Companies should share how they are advancing an L/JI’s objectives as well as what progress the initiative is making overall, communicating to both internal and external stakeholders.
- Within the landscape/jurisdiction, companies can help to explain the purpose of, local benefits from, and rationale for the L/JI. They can also share with potential participants the reasons why they are engaging, how committed the government is, what current participants are doing, and how other stakeholders can get involved.
- Outside the landscape/jurisdiction, companies can indicate where the L/JI is succeeding, and where it still needs support from donors or other businesses.
All storytelling efforts should be based on a clear, shared understanding of the target audiences, their languages, trusted media, understanding of forest and commodity sustainability issues, and what narratives and messages will most likely motivate them to support the L/JI and engage with it over time.
If a company communicates specific actions taken to support an L/JI, these should be put in context by providing a sense of the relative scale and intensity of the contribution.
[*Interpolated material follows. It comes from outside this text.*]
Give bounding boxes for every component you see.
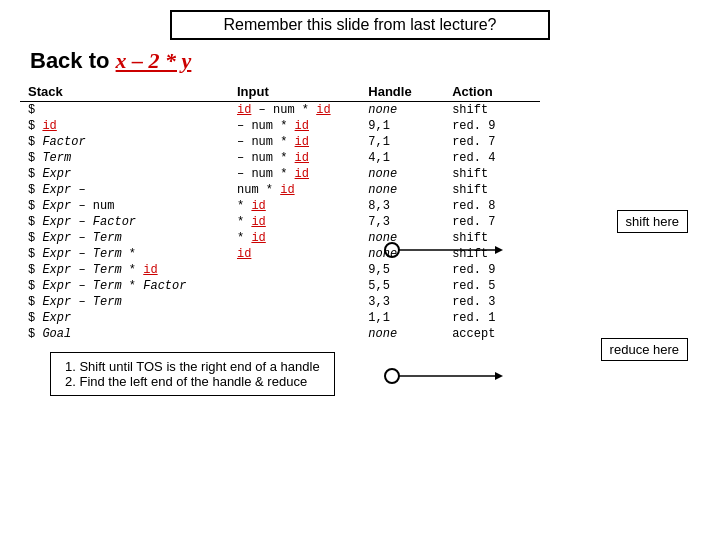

ISEAL Alliance has developed recommendations for ensuring that such communications and claims are made clearly, precisely, and credibly:
- Describe the nature of the actions clearly, specifically, and truthfully.
- Quantify and contextualize the extent of the actions in relation to the entity’s full operations, to allow proper interpretation of their scale and scope. For example, if a company claims that it supports 10,000 oil palm smallholders to become certified, it should also state the total number of oil palm smallholders in its full supply chain.
- Define and document the timeframe for implementing the actions, along with implementation progress.
- If an action is a partial contribution to a broader effort under an L/JI, specify the extent and nature of the specific contribution.
Messengers are as important as messages. Companies and their L/JI partners should identify who among their staff are most appropriate to contribute stories and examples. If several companies participate in the L/JI, find ways for each to gain public visibility. Company representatives can best present the L/JI jointly with suppliers, community members, NGOs, and government officials so it is clear that the companies are full partners in the L/JI.
Developing public messages, stories, and events will encourage L/JI stakeholders to discuss the overall purpose of the initiative
Developing public messages, stories, and events will encourage L/JI stakeholders to discuss the overall purpose of the initiative and what is/is not working. Companies can use discussions about public communications as a way to raise concerns with their partners and positively influence what other partners say and do.
External conditions that improve likelihood of success
- The L/JI is developed enough as concept or in implementation to be ready for public launch/outreach
- The L/JI understands its target audiences and media channels for communicating its vision and work
- To reach these target audiences, it has access to the most relevant broadcast media (radio, TV) and social media (platforms, blogs, podcasts)
- L/JI partners are willing to contribute spokespeople and recruit well-known government, business, NGO, entertainment figures to endorse the initiative
The business case for this intervention
- By aligning jurisdictional goals and KPIs with its own sustainability messages, a company can leverage multi-stakeholder efforts to help amplify the story it needs to convey.
- Shared narratives can serve double-duty as a company’s ‘unbranded’ communication and augment the credibility of the message itself for targeted audiences.
- Communicating the initiative to the residents and organizations operating in the landscape/jurisdiction can help to grow local support for it.
- Honest storytelling gains recognition for the company’s contributions and strengthens its credibility and relationships in the jurisdiction.